- Your task -
Note every line in the entries that contains the string "Сообщения", and copy it.

- Data in this exercise -
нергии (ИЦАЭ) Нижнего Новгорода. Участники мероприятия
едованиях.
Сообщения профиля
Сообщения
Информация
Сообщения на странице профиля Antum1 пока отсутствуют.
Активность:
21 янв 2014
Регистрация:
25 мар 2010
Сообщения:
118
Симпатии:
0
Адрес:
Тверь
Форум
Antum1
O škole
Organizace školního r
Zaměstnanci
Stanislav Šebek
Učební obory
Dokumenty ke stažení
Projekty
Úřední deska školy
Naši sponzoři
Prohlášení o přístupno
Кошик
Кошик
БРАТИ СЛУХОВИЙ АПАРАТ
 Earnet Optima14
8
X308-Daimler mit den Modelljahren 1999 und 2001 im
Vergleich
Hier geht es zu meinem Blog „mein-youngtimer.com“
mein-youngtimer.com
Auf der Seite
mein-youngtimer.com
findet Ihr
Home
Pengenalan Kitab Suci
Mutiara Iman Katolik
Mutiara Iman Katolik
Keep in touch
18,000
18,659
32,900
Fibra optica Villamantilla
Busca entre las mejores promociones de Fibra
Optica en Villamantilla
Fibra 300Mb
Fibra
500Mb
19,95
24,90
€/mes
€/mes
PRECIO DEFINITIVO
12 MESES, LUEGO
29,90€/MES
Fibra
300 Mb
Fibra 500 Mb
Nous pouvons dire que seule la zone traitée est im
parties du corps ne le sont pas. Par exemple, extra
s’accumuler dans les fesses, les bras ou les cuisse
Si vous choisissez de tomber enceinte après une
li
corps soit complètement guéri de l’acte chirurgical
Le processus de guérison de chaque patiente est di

--

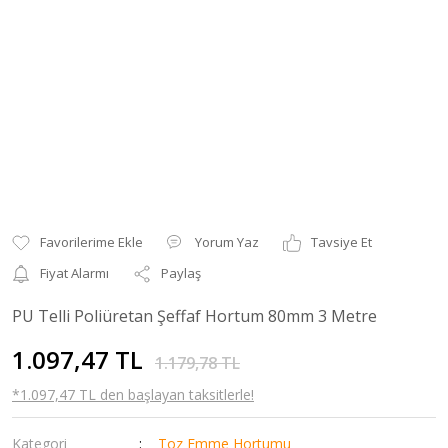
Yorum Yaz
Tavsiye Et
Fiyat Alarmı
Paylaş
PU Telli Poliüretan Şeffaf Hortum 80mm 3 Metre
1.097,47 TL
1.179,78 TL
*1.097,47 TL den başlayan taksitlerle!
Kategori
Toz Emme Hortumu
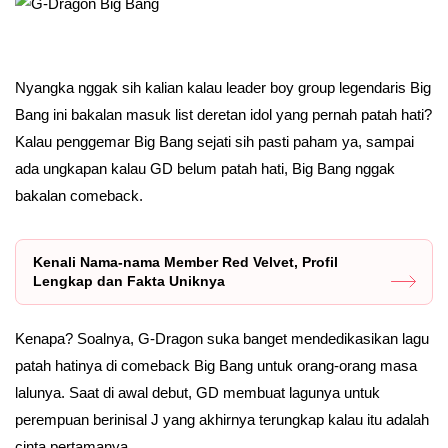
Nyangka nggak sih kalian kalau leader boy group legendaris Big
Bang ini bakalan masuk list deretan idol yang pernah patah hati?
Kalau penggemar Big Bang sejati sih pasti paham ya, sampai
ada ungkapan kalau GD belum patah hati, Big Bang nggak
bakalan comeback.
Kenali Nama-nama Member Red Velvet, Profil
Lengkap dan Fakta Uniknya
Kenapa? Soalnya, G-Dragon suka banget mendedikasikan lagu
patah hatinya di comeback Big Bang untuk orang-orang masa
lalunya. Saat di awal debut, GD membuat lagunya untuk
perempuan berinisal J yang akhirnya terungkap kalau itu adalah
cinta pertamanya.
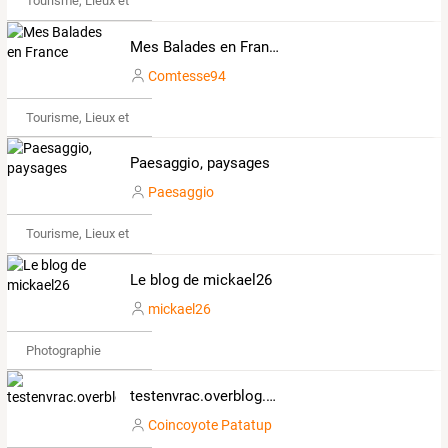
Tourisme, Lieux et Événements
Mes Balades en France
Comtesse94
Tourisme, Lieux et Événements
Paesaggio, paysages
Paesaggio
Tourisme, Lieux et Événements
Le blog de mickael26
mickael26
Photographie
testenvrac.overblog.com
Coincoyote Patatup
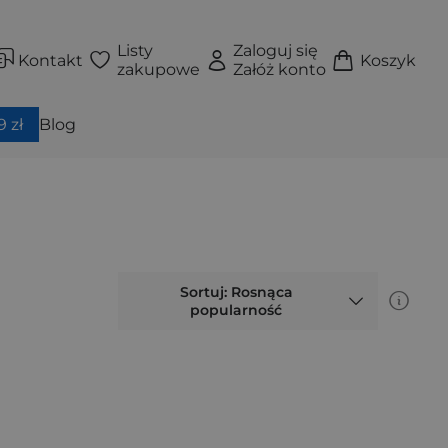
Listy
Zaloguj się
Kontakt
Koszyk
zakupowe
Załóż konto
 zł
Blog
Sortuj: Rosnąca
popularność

- Result of the task -
Сообщения профиля
Сообщения
Сообщения на странице профиля Antum1 пока отсутствуют.
Сообщения:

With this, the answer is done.